Multinational companies are already exploiting investor protection clauses in free trade agreements to ‘chill’ social and environmental regulations that threaten their bottom lines, writes Matt Langdon. The EU must heed the warning bells.
Matt Langdon is trade policy assistant at Transport & Environment, a Green lobbying NGO.
Tucked away in international trade and investment agreements like the EU’s proposed deals with Canada (CETA) and the US (TTIP) are ‘investment protection’ provisions that let private companies sue entire countries for billions of euros. These measures put national governments on the defensive when they try to enact laws that protect public and environmental health. It happens all over the world, and big cases in Australia and the US remind us that it will only get worse if current proposals for CETA and TTIP are approved.
So when the Australian government tried to kick smoking, it ended up with more than a headache. Before its pioneering plain packaging rules for tobacco products even came into effect, Australia already faced several legal challenges from Big Tobacco.

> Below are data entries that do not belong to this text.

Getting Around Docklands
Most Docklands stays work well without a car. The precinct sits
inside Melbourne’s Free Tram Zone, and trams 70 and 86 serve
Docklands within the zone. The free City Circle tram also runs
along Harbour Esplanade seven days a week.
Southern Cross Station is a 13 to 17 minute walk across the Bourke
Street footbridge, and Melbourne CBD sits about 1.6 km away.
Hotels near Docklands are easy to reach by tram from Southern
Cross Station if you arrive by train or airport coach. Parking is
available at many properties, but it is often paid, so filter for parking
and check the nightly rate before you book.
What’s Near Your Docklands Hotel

In 2012, the High Court twice upheld the constitutionality of Australia’s tobacco policy, but Philip Morris didn’t get the message. After dragging out their private arbitration claims against Australia, Philip Morris finally had their case thrown out on jurisdictional grounds by the arbitration panel in December 2015.
Let’s unpack that. Philip Morris brought a case against Australia in early 2011 after ‘relocating’ to Hong Kong from the US, because Australia’s agreement with the latter didn’t include this kind of investor protection – expressly to prevent this kind of abuse – while its Hong Kong agreement did. But even worse than Philip Morris’ duplicity is that it took the panel of private lawyers hearing the case four years and at least $40 million (€36.7 million) only to rule that they weren’t in a position to rule on the dispute. Despite this, supporters say private arbitration is supposed to be a ‘quick fix’ over national courts.
And if you thought Philip Morris’ case getting thrown out was a victory for public interest policy-making, TransCanada and its forthcoming suit against the US government is sure to spoil the celebration.
Less than a month after the Philip Morris saga was put to rest, TransCanada – of Keystone XL infamy – kicked off the New Year by suing the US for more than $15 billion worth of compensation. TransCanada had made $2.5 billion worth of investments in its environmentally ruinous Keystone XL pipeline from Canada’s tar sand fields to the American Midwest between 2008 and 2015, despite being aware that the project was under formal review – not exactly savvy spending. This private arbitration is in tandem with a challenge in federal court over whether the rejection of Keystone XL is constitutional.
In fact, both Philip Morris and TransCanada’s cases involved parallel challenges in domestic courts. These investors are not using ISDS and investment protection provisions as the ‘last resort’; they’re using it for legal hedging, toxic opportunism, and to ‘chill’ social and environmental regulations that threaten their bottom line.
And the normal win-lose binary doesn’t apply for ISDS cases. Regardless of the decision delivered, governments always lose – even when they win (which happens only 35% of the time) due to millions of euros lost in legal fees and arbitration costs.
Risk will always be a fundamental part of investing, but should never be factored into public interest policymaking. If the EU wants to keep a free hand to set environmental and social regulations – including tobacco plain packaging and moving away from carbon-intensive fuels – abuse-prone investment protection measures will have to come out of currently proposed trade agreements altogether. Let Philip Morris-Australia and Keystone XL-US be the alarm bells in our ears.